Callbacks

Writers

`eva.core.callbacks.writers.EmbeddingsWriter`

Bases: BasePredictionWriter

Callback for writing generated embeddings to disk.

This callback writes the embedding files in a separate process to avoid blocking the main process where the model forward pass is executed.

Parameters:

Name	Type	Description	Default
`output_dir`	`str`	The directory where the embeddings will be saved.	required
`backbone`	`Module \| None`	A model to be used as feature extractor. If `None`, it will be expected that the input batch returns the features directly.	`None`
`dataloader_idx_map`	`Dict[int, str] \| None`	A dictionary mapping dataloader indices to their respective names (e.g. train, val, test).	`None`
`group_key`	`str \| None`	The metadata key to group the embeddings by. If specified, the embedding files will be saved in subdirectories named after the group_key. If specified, the key must be present in the metadata of the input batch.	`None`
`overwrite`	`bool`	Whether to overwrite the output directory. Defaults to True.	`True`

Source code in src/eva/core/callbacks/writers/embeddings.py

def __init__(
    self,
    output_dir: str,
    backbone: nn.Module | None = None,
    dataloader_idx_map: Dict[int, str] | None = None,
    group_key: str | None = None,
    overwrite: bool = True,
) -> None:
    """Initializes a new EmbeddingsWriter instance.

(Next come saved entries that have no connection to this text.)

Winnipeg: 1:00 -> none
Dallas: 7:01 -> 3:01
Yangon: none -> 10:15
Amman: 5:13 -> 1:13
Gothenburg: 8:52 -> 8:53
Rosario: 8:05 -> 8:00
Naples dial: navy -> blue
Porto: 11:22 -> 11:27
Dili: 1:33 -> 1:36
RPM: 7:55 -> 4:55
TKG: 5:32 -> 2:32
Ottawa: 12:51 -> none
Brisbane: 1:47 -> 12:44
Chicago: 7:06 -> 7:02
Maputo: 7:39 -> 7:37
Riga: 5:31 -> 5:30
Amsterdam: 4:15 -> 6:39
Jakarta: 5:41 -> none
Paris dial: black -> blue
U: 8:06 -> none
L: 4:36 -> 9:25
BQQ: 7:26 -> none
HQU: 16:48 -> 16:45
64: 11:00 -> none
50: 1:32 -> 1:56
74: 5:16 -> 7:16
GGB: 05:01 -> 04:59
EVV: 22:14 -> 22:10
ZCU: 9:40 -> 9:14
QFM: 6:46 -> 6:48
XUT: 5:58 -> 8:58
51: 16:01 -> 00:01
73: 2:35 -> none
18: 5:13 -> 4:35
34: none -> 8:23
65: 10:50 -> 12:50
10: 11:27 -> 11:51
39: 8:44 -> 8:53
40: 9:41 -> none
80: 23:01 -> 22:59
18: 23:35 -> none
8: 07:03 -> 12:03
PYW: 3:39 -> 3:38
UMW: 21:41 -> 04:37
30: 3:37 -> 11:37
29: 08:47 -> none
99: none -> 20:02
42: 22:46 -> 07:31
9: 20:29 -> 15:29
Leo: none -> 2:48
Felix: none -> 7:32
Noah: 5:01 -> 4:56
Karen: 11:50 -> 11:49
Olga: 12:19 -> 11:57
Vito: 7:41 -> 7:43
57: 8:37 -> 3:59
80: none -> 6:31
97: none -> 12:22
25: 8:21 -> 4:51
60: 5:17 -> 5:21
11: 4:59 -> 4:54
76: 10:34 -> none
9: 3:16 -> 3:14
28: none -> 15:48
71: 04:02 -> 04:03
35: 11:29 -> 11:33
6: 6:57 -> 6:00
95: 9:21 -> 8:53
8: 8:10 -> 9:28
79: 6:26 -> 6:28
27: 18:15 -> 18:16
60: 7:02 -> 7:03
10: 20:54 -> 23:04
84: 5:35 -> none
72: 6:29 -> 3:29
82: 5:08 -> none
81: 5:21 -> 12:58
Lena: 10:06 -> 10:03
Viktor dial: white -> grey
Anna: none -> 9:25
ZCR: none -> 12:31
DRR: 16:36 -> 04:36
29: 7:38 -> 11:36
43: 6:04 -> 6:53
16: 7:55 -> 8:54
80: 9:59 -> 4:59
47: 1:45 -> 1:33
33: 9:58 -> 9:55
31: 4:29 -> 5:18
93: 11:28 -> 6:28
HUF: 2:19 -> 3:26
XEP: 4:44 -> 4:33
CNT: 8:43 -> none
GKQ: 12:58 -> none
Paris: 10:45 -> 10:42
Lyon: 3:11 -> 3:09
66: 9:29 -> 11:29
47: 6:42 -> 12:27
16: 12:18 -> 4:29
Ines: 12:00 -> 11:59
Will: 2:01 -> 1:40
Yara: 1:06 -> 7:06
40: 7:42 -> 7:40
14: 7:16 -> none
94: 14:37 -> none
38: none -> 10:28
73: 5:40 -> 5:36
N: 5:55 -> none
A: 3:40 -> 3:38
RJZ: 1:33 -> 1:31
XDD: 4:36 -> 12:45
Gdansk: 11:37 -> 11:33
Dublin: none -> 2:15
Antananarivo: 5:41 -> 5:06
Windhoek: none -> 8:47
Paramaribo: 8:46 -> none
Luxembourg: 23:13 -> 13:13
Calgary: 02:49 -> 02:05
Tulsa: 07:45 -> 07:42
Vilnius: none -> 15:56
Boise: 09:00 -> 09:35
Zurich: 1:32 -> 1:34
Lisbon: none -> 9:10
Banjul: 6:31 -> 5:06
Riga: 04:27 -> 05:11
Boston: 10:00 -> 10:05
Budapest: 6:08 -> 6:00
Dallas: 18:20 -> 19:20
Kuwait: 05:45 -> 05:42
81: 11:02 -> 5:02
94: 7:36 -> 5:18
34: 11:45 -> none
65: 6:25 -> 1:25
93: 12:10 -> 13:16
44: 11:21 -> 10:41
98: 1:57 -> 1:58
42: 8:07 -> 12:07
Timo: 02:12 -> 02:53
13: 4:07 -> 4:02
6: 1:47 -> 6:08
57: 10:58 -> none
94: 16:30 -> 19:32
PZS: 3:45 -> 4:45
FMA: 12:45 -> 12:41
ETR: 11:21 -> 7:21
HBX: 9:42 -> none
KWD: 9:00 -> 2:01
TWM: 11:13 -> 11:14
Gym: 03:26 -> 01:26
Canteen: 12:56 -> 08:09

    This callback writes the embedding files in a separate process to avoid blocking the
    main process where the model forward pass is executed.

    Args:
        output_dir: The directory where the embeddings will be saved.
        backbone: A model to be used as feature extractor. If `None`,
            it will be expected that the input batch returns the features directly.
        dataloader_idx_map: A dictionary mapping dataloader indices to their respective
            names (e.g. train, val, test).
        group_key: The metadata key to group the embeddings by. If specified, the
            embedding files will be saved in subdirectories named after the group_key.
            If specified, the key must be present in the metadata of the input batch.
        overwrite: Whether to overwrite the output directory. Defaults to True.
    """
    super().__init__(write_interval="batch")

    self._output_dir = output_dir
    self._backbone = backbone
    self._dataloader_idx_map = dataloader_idx_map or {}
    self._group_key = group_key
    self._overwrite = overwrite

    self._write_queue: multiprocessing.Queue
    self._write_process: eva_multiprocessing.Process